=== PROBLEM STATEMENT ===
Nothing but the lines from the one containing "ΣΗΜΕΙΑ ΔΙΑΝΟΜΗΣ" to the end of the records that follow should be transcribed, each exactly, with the pictures left out.

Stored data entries
---------------

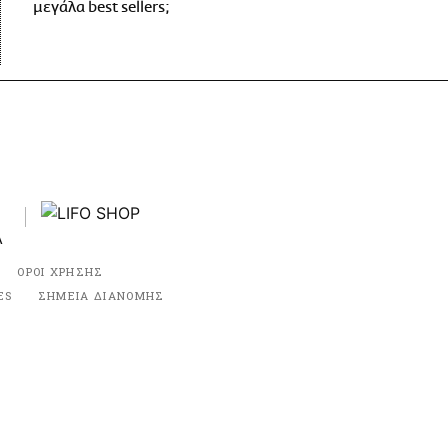
μεγάλα best sellers;
ΟΡΟΙ ΧΡΗΣΗΣ
ES
ΣΗΜΕΙΑ ΔΙΑΝΟΜΗΣ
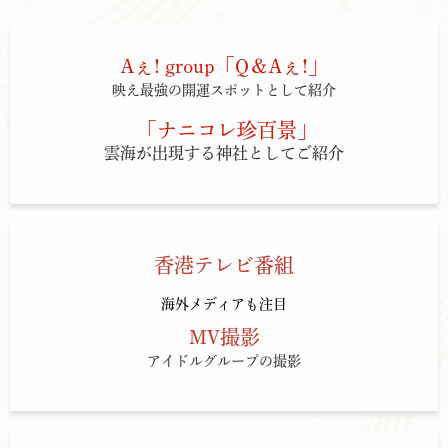
Aぇ! group「Q＆Aぇ!」
映え最強の開運スポットとして紹介
「ナニコレ珍百景」
雲海が出現する神社としてご紹介
香港テレビ番組
海外メディアも注目
MV撮影
アイドルグループの撮影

---------------

=== ANSWER TO THIS EXERCISE ===
ΣΗΜΕΙΑ ΔΙΑΝΟΜΗΣ
Aぇ! group「Q＆Aぇ!」
映え最強の開運スポットとして紹介
「ナニコレ珍百景」
雲海が出現する神社としてご紹介
香港テレビ番組
海外メディアも注目
MV撮影
アイドルグループの撮影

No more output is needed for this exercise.